NFT is a perfect container for DID credentials, since the issuer could be regard as the authority and the holder could be regard as the identity user. And different NFTs refer to different credentials. Multi-purpose NFT is a draft RFC standard for flexible usages. It could also be used for the DID life cycle, including the authorization, attestation, revoke, renewal, and so on. Here we give a general idea about the DID adoption, and hope it could inspire more user scenarios.
mNFT protocol has a three-layered structure, including the issuer, the NFT class, and the specific NFT. The issuer could be set to the trust root, or the authority, who takes charge of identity verification. A NFT class stands for a group of NFTs with the same features, like US citizen, driving license, qualified investor, and other credentials. And the NFT itself, is the final proof that the users hold.
Authorities could permissionlessly create an mNFT issuer cell to identify itself. Then they create NFT class to identify a specific type of credential, like nationality or wealth level. The authority could send the NFT class cell to their agency to help distribute the NFT/DID attestations. After the off-chain identity verification, the agency then create and send the attestation (NFT Cell) to the end user.
The authorities record the data hash of detail information about user’s identity in the DID NFT postscript data field.
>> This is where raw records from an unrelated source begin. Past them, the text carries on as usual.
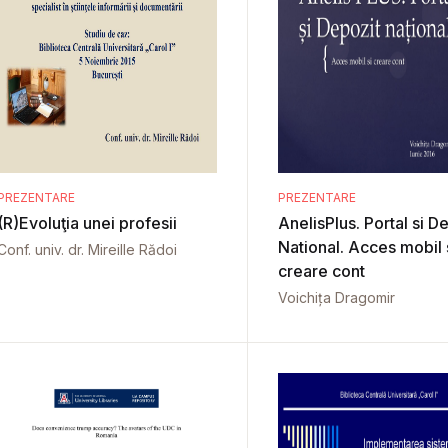
PREZENTARE
PREZENTARE
(R)Evoluţia unei profesii
AnelisPlus. Portal si D
National. Acces mobil 
Conf. univ. dr. Mireille Rădoi
creare cont
Voichița Dragomir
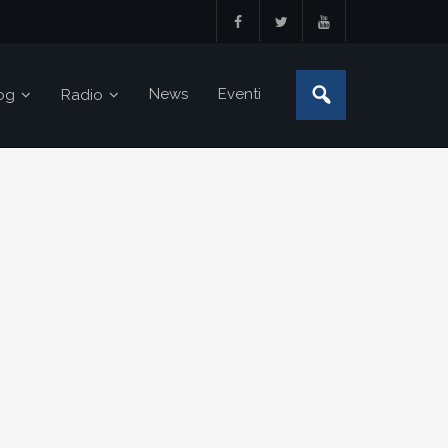
News
Eventi
og
Radio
Raw information is not suggested to reveal on-chain because of the privacy consideration.
To revoke an attestation or DID NFT, the authority has to publish a revoke list on-chain, instead of burning the user’s NFT. Because no one could move user’s assets without their approval, even the issuer.
The DID NFT has to be set to untransferable to prevent fraudulent usage.
Usage & Proof
To use the DIDs, one could should their DIDs to the 3rd-party institutions that need verify the user’s identity. The user sign a specific text announcement with their wallet to prove the ownership of the DID NFTs. On receiving proof, the 3rd-party instituton turns to the on-chain revoke list to check the DID availability.
To access the raw information, the 3rd-party instituton need contact with the original authorities to get the information and check it with the on-chain hash. During this process, the authoritiies aka. the DID issuer could charge commission fee for the service.